Do you want to take your music anywhere, or is it just for fun?
Yeah, I do, actually. I’ve been thinking about working toward getting a certain sound from all my influences, trying to put it into something I want to listen to. There’s a certain sound I think is kick ass, and I haven’t heard it yet. If I can get the right band together, man, it would be awesome.
You have a different take on the sport than anyone else. Who or what influenced you to ride like you do? And who or what is influencing your riding right now?
I remember right out of the gate, it was Scott Byerly and Parks Bonifay. Those guys were the shit. Then I watched Randy Harris ride, and he makes it look so cool. Any of those big style factor guys. Parks was just so off the wall, doing the craziest stuff. Any time you watch that guy ride, everybody just knows he’s the shit. Seeing Byerly hit those docks was inspiring. I remember thinking how sick it was, just to fly by a dock and hit it. And Shane Bonifay, of course, was a big influence. He had a lot of rail influence on me with how he started pressing things. I always wanted to get the nose press like Shane did. I picked up a lot of different influences from a lot of people along the way. I can see some kid, just a random cable kid, throwing something down I haven’t seen — individual flair on rails, whatever it is. I’ve noticed the most influence has been on rails, from being at the cable and then working at The Projects for a while. You just get influenced and you take it from them. I steal. I’m stealing all your tricks, kids! I mean, hey, I like it when people take from me, man. I get pumped. If I do a trick and see someone else do it, that’s cool. That means they respect you! Yeah!
Do you have a specific way you want to be portrayed?
Approachable. I want to be out there hanging out with all the people, riding with everybody. I don’t mean I have to care about performing well at contests. For me, it’s more about interacting with other riders, regardless of skill level or anything else.
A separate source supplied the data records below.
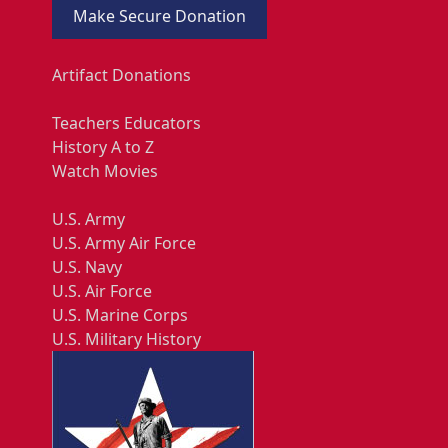
Make Secure Donation
Artifact Donations
Teachers Educators
History A to Z
Watch Movies
U.S. Army
U.S. Army Air Force
U.S. Navy
U.S. Air Force
U.S. Marine Corps
U.S. Military History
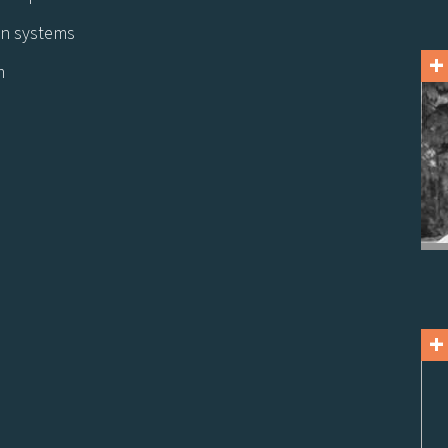
ion systems
+
m
+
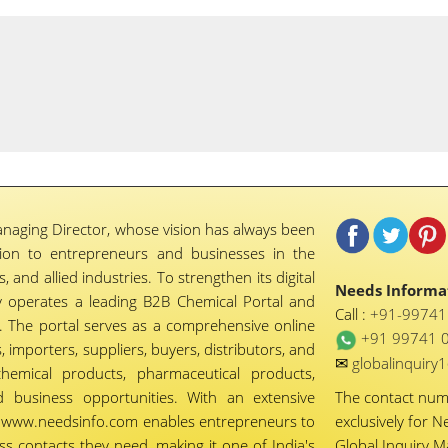
naging Director, whose vision has always been
tion to entrepreneurs and businesses in the
 and allied industries. To strengthen its digital
Needs Informat
 operates a leading B2B Chemical Portal and
Call :
+91-9974
 The portal serves as a comprehensive online
+91 99741 
importers, suppliers, buyers, distributors, and
✉
globalinquir
chemical products, pharmaceutical products,
d business opportunities. With an extensive
The contact nu
ty, www.needsinfo.com enables entrepreneurs to
exclusively for N
ss contacts they need, making it one of India's
Global Inquiry 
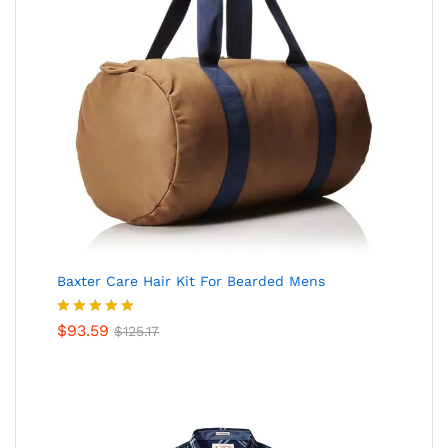
Baxter Care Hair Kit For Bearded Mens
Valorado
$
93.59
$
125.17
en
5.00
de
5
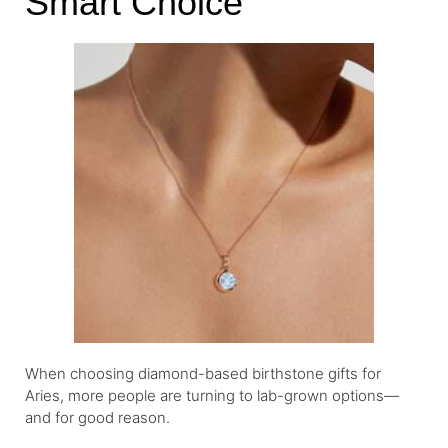
Smart Choice
When choosing diamond-based birthstone gifts for
Aries, more people are turning to lab-grown options—
and for good reason.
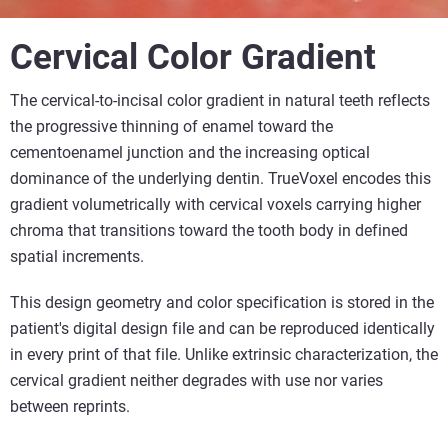
Cervical Color Gradient
The cervical-to-incisal color gradient in natural teeth reflects
the progressive thinning of enamel toward the
cementoenamel junction and the increasing optical
dominance of the underlying dentin. TrueVoxel encodes this
gradient volumetrically with cervical voxels carrying higher
chroma that transitions toward the tooth body in defined
spatial increments.
This design geometry and color specification is stored in the
patient's digital design file and can be reproduced identically
in every print of that file. Unlike extrinsic characterization, the
cervical gradient neither degrades with use nor varies
between reprints.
I spent a week out in Reno, Nevada, this past year and had one of the best weeks of my life with a couple rails to hit. It was just me and a couple of kids I didn’t know.
What about in photos and video parts?
Well, obviously, I want my stuff to look cool. I’m not saying I want to be the cool guy or whatever; it’s hard to talk about yourself in that way.
I think diverse is the best way I could describe you. You adapt well to different things.
Yeah, it seems like I’m taking a different approach when I look at it from the outside, I guess. I think it’s a necessary approach right now too. It’s really accessible to hit rails, to build kickers to things and gaps and stuff. I’ve never really thought about it too much, but yeah, you have to be diverse.
What do you want to work on? Is there something you really want to improve as a rider?
Yeah, always, in everything. I never want to stop improving. I’m my biggest critic. When people think photos of me are sick, I always think of how it could be better. I’m pretty hard on myself in that sense, especially shooting video. I mean nothing too crazy, I don’t freak out or anything, but I always think it could be better.
If you had to pick one thing that you want to improve on that you haven’t spent enough time on, what would it be?
Other than barefooting, the one thing I would want to improve on is getting creative with rails.
Aren’t you doing that already?
Yeah, but I want it to get more creative. I want to build stuff that has technical pieces to it; mandatory technical pieces to it, you know? Tapping on rails is sick, but to have something where you have to tap it to get over it is cool. The rail we just built with the keg is a good example. It’s a rail with a gap, and it has a little technical piece to it. I think any transitional points like that in rails is cool.
You still didn’t really answer my question.
Yeah, I know. I guess I can’t really just say, “I want to get better at rail riding” or whatever. Double-ups! I want to get better at double-ups. Me and the fellas here at the house are definitely trying to get our bodies in better shape to handle stuff like that. But getting that boot man — there’s nothing like that, just getting busted into the air.
What’s up for you for 2011? What are you working on?
It’s funny, I remember right before I went to bed on New Year’s Eve (apparently I was more sober than I thought), I was staring at the ceiling. I said to myself, “I’m going to make 2011 awesome.” I just remember thinking that 2011 could totally be an awesome year, but it was fully up to me to do it. I also want to buy a motorcycle and jump over eight school buses.
In your eyes, who can do no wrong in the industry? Is there someone you look up to for ideas?
As a rider or an industry guy and master craftsman?
As a wakeboarder, man. He is the definition. I’ve just seen firsthand how much he lives it. It’s the most selfless thing ever too. He builds all this stuff and works so hard and always wants other people to have fun on it. He just puts his head down and works to build a better scene for all of us, for wakeboarding.
Outside of the wakeboarding community, where else do you look for inspiration?
I come from a BMX background, but I have a huge amount of respect for surfing and skateboarding. I mean, skateboarding now — those guys, where does it stop?
Do some of your ideas come from those guys?
I wouldn’t say ideas, but it’s more of a motivational thing. A lot of the rails I see in snowboarding just get the wheels turning.